В разговорах на эту тему, как и на все другие, он терпеть не мог возражений. (В отличие от других неисправимых эгоистов он бывал неизменно прав и знал это.)
Подобное высокомерие со стороны гения могли покорно сносить лишь профессора университета, но никак не слуга Канта Лампе, которому долгие годы приходилось терпеть сварливый нрав хозяина. После нескольких десятилетий верной службы он пристрастился к выпивке, и Кант был вынужден выставить его за дверь.
Между тем философ продолжал стоически сопротивляться вниманию к своей персоне со стороны родственников. Свое упорное нежелание общаться с сестрами он объяснял тем, что им далеко до его интеллектуального уровня. (По его убеждению, после смерти Ньютона никто в Европе больше не мог тягаться с ним по части интеллекта.) Когда же его начинали донимать расспросами, он говорил, что его сестры – женщины в целом милые и приятные, но у него с ними нет ничего общего, ибо они недостаточно развиты. Эта отговорка вряд ли оправданна в отношении его брата, человека культурного и образованного, что, однако, не мешало Канту относиться к нему с равным пренебрежением. Брат трепетно стремился к сближению со своим знаменитым родственником-философом и регулярно слал ему письма с предложениями встретиться. Увы, безрезультатно. В какой-то момент брат взмолился: «Для меня наше отчуждение невыносимо, ведь мы как-никак братья». Прошло два года, прежде чем Кант отослал ответное письмо, в котором сообщил, что все это время был слишком занят и не мог написать раньше. В самом последнем письме брату, которое философ написал в возрасте шестидесяти восьми лет, после того как два с половиной года не отвечал на его очередное письмо, он пишет, что будет с братом в своих мыслях весь остаток отпущенных ему лет, однако аккуратно уклоняется даже от туманных намеков на встречу.

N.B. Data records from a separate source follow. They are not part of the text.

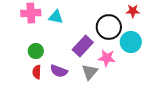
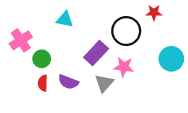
pink cross: (31, 13) -> (21, 40), moved, turned -30
cyan circle: (131, 42) -> (171, 59), moved

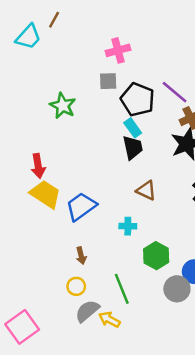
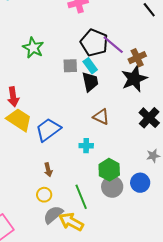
gray square: (108, 81) -> (70, 66), moved
purple line: (175, 92) -> (113, 45), moved
gray circle: (177, 289) -> (112, 187), moved
yellow arrow: (109, 320) -> (71, 222), size x1.4

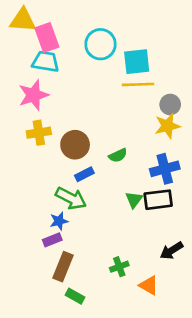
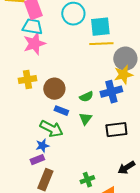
pink star: (33, 95) -> (34, 44), moved
gray circle: (170, 105) -> (125, 59), size x1.5
blue cross: (165, 169) -> (111, 92), moved
blue rectangle: (84, 174) -> (61, 111), turned 48
green triangle: (134, 200) -> (85, 119), moved

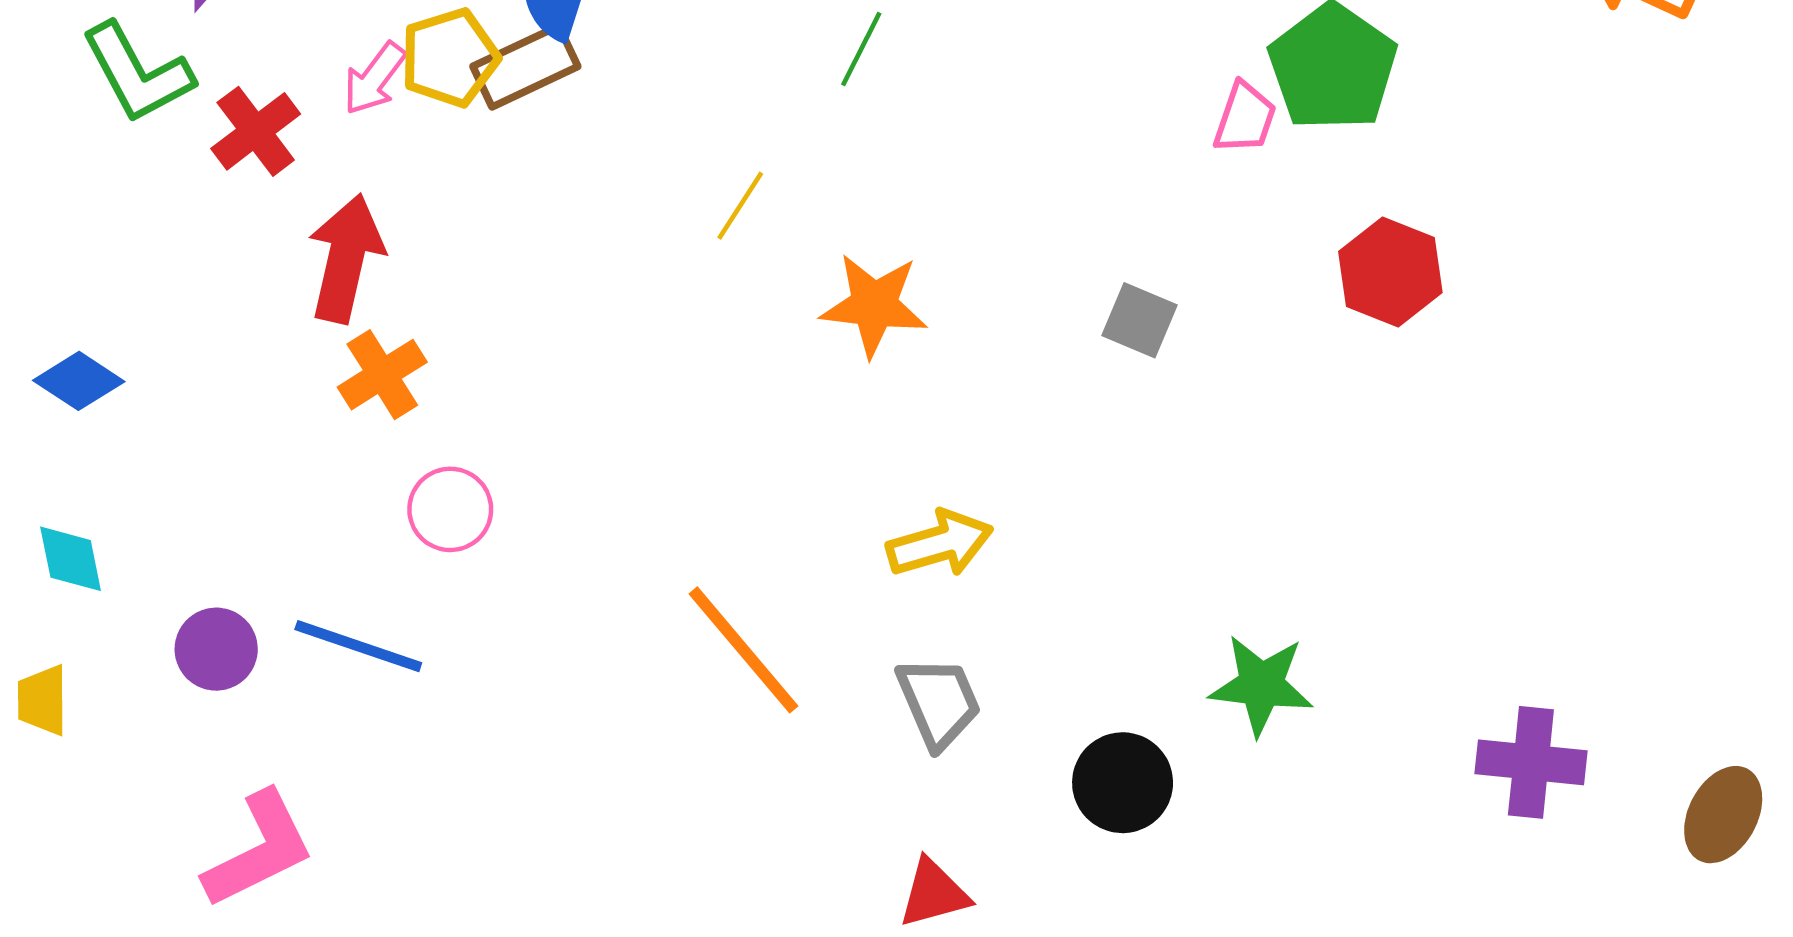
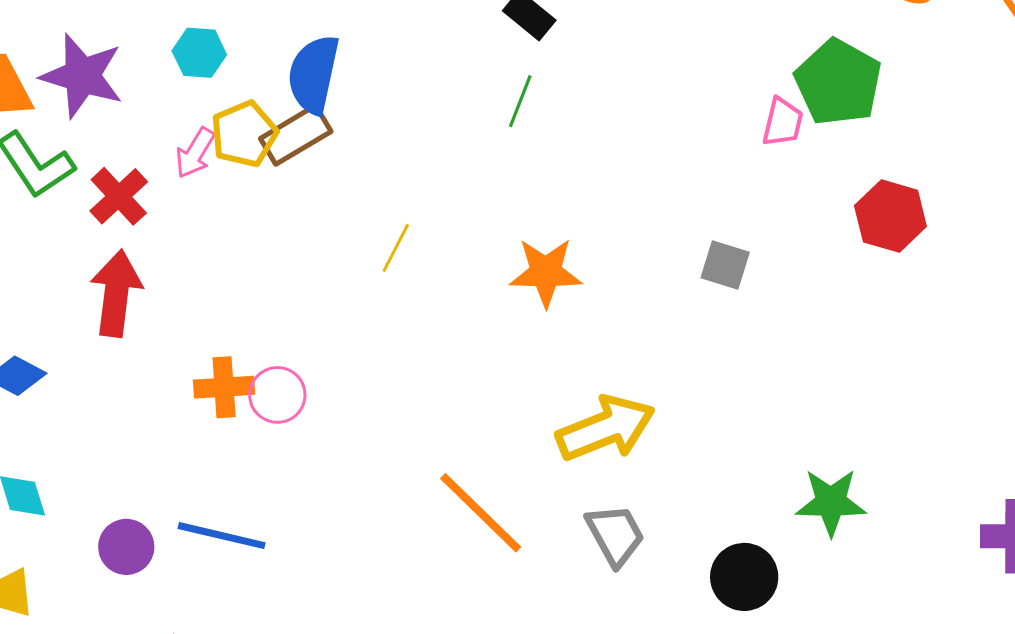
yellow line: (740, 206) -> (396, 248), moved
red arrow: (346, 258) -> (116, 293), moved
orange cross: (382, 375) -> (224, 387), moved, turned 34
pink circle: (450, 509) -> (277, 395), moved
yellow arrow: (940, 544) -> (606, 428), size x1.4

С возрастом одиночество и мизантропия Канта усилились еще больше. «Жизнь мне в тягость, – признавался он. – Я устал от нее. И если ангел смерти придет ко мне этой ночью и призовет к себе, я подниму руку и скажу: “Слава Богу!”» Что не мешало ему и дальше страстно отдаваться своему хобби, которое, по его мнению, было способно продлить ему жизнь. Любая мысль о маячившем впереди конце моментально пресекалась. Философа не страшила мысль о самоубийстве, но она была нравственно ложной. Вскоре его стали одолевать ночные кошмары. Каждую ночь он во сне оказывался в окружении разбойников и убийц. Симптомы паранойи были очевидны. Философ заявлял: «Окружающие ненавидят друг друга, каждый пытается возвыситься над остальными, они полны зависти и подозрительности и прочих пороков. Человек – не Бог, он – дьявол». Им был сделан и такой вывод: «Имей человек право говорить и писать то, что думает, то на земле Божьей не было бы создания хуже». Две эти цитаты показывают нам, как он, по всей видимости, воспринимал самого себя в конце эгоистичной, но в целом безупречной жизни. (Его трудно винить в том, что он слишком сурово обошелся с Лампе. При желании тот мог легко найти себе новое занятие и нового хозяина. И хотя Кант практически не виделся с сестрами, он регулярно посылал им деньги.)